Horlogerie

L'industrie horlogère suisse est bien plus qu'une industrie : elle incarne un savoir-faire séculaire, une excellence de renommée mondiale et un écosystème économique complexe qui fait vivre des milliers de personnes dans l'Arc horloger jurassien. En 2024, les exportations horlogères suisses ont atteint 25,9 milliards de francs, malgré un recul de 2,8 % par rapport à 2023, reflétant un secteur en pleine mutation.

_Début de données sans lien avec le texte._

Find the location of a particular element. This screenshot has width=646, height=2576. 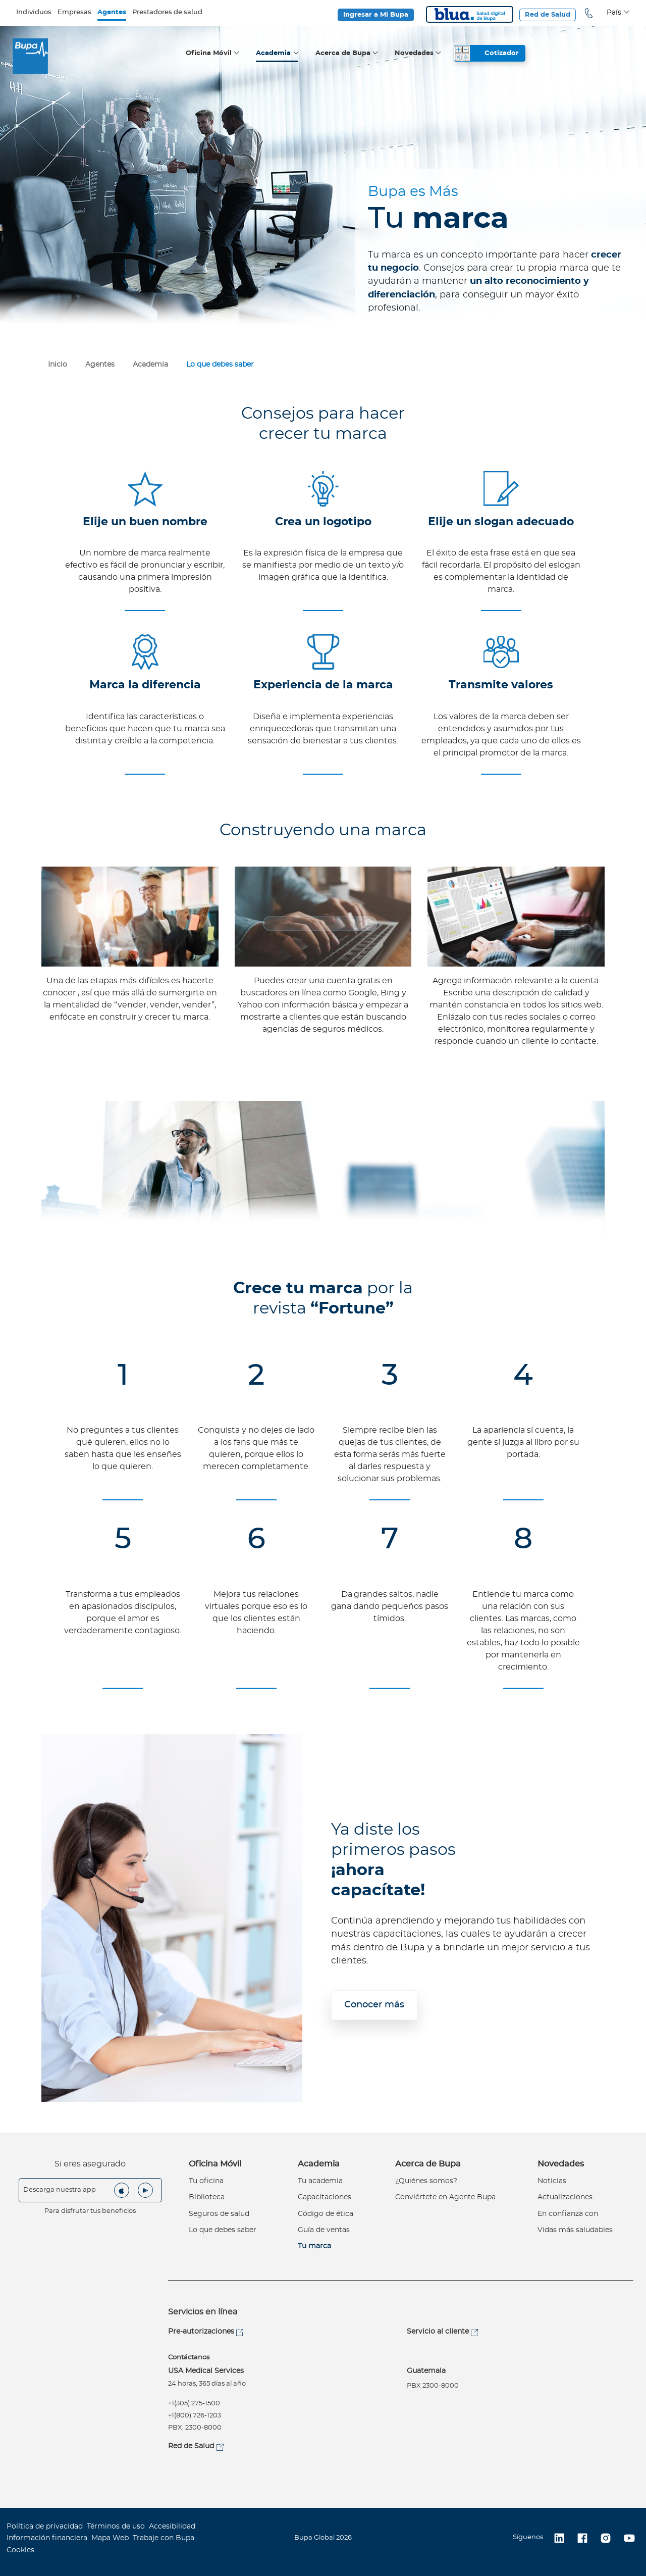 Noticias is located at coordinates (551, 2181).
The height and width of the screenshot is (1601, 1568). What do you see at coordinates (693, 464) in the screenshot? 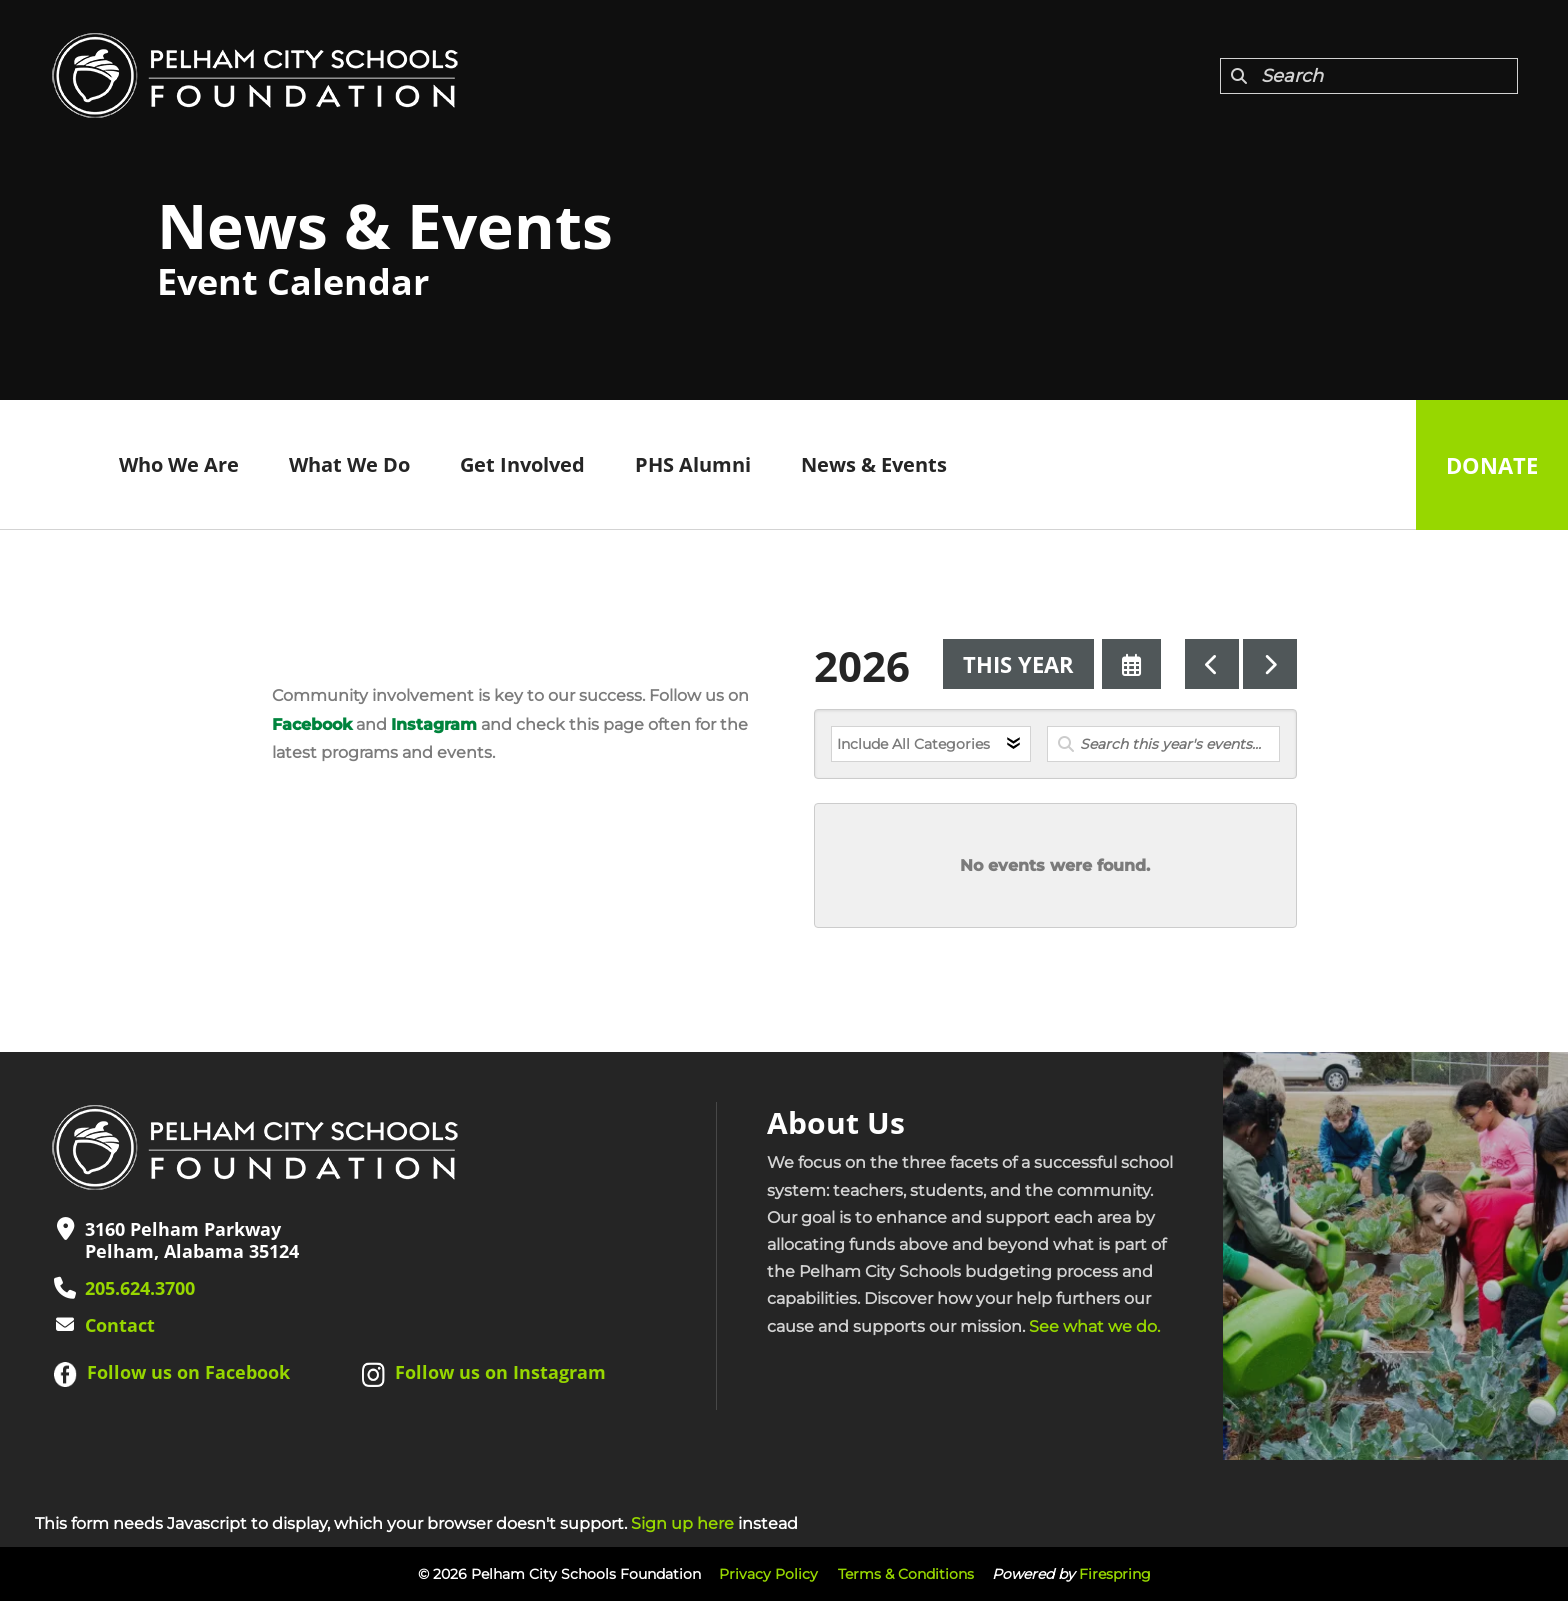 I see `PHS Alumni` at bounding box center [693, 464].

Derrière les vitrines prestigieuses de maisons horlogères telles que Rolex, Patek Philippe et Audemars Piguet se cache une réalité industrielle fascinante : un réseau dense de sous-traitants spécialisés, des métiers d'art horlogers rares et menacés de disparition, et des défis de planification horlogère qui exigent modernité et réactivité. Dans ce contexte tendu, comprendre le fonctionnement de l'industrie horlogère suisse devient indispensable pour tous les acteurs désireux d'optimiser leur production et leur compétitivité.
Cet article propose une plongée documentée au cœur de cette industrie stratégique, entre traditions artisanales et impératifs d'optimisation de la production horlogère.

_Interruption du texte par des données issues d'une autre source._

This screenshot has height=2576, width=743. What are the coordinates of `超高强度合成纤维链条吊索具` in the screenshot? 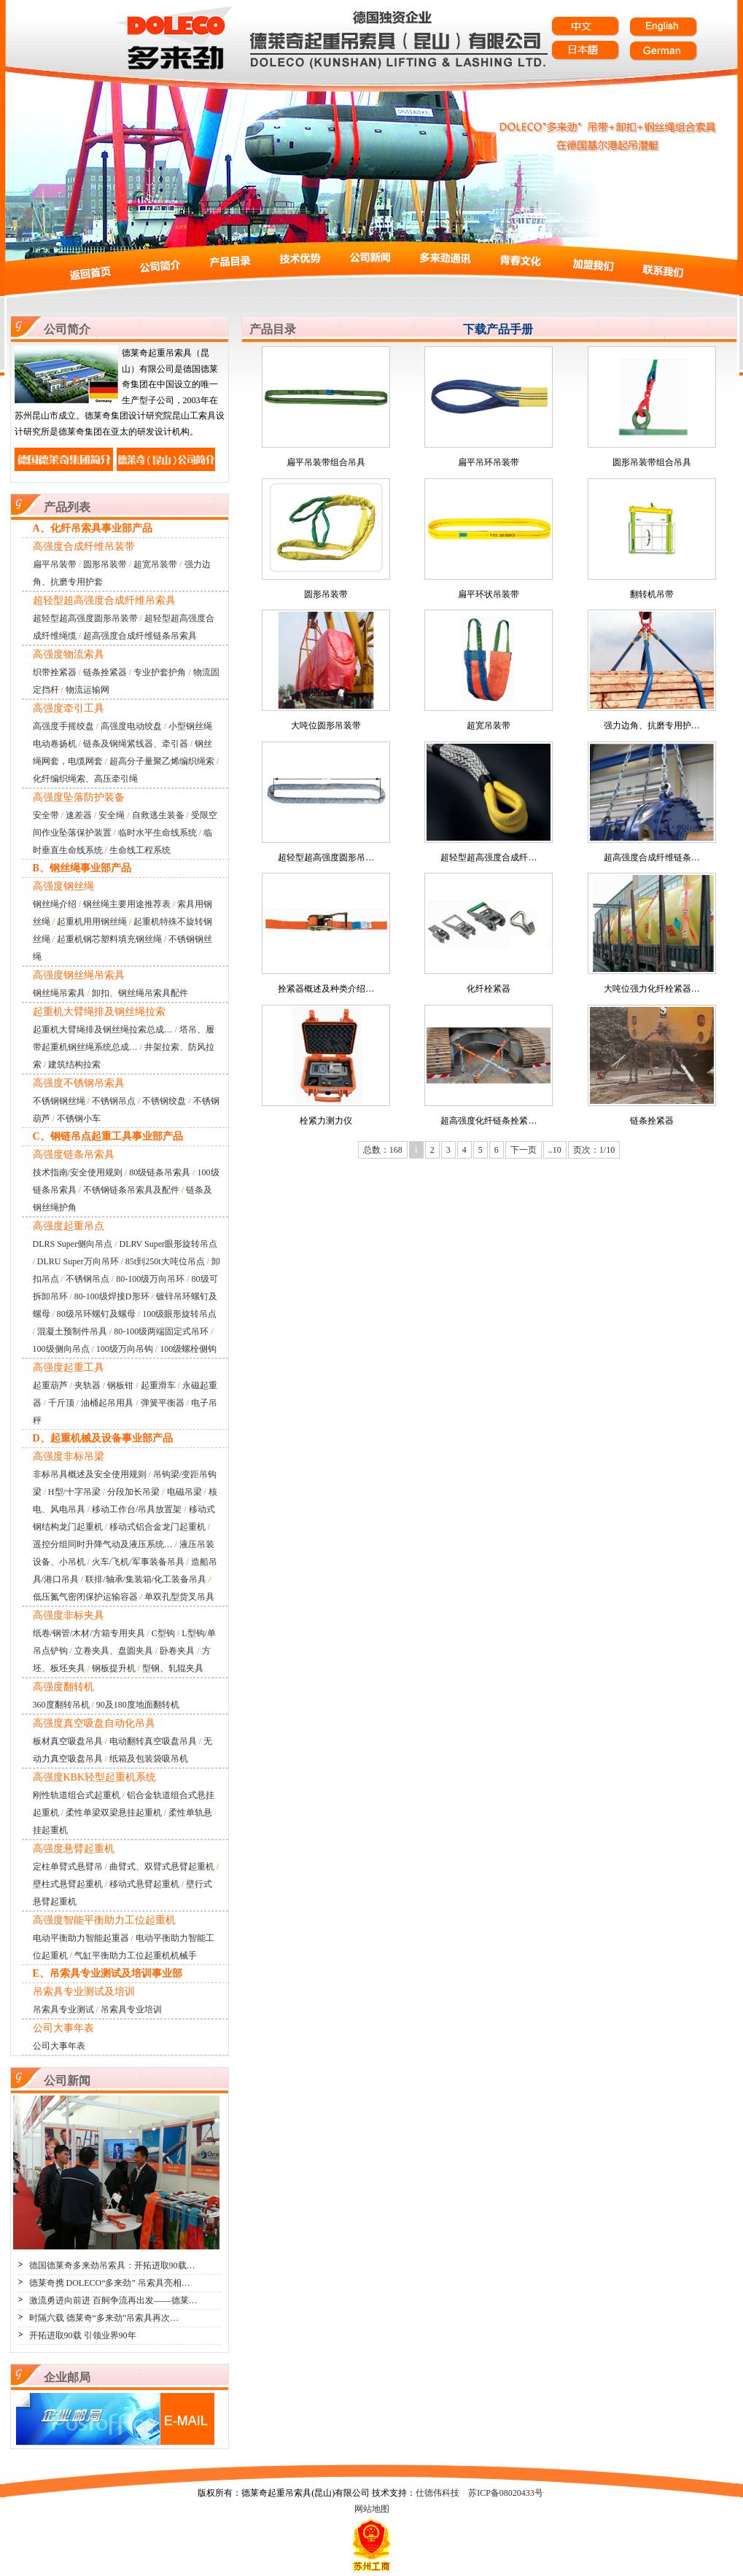 It's located at (140, 636).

Une industrie emblématique sous tension
La Suisse, leader mondial en valeur
L'horlogerie suisse maintient sa position dominante sur le marché mondial du luxe. Selon les statistiques de la Fédération de l'industrie horlogère suisse (FH), environ 95 % des montres suisses sont destinées à l'exportation, principalement vers les États-Unis, la Chine et l'Europe. Cette dépendance vis-à-vis des marchés étrangers rend l'industrie particulièrement vulnérable aux fluctuations géopolitiques et économiques.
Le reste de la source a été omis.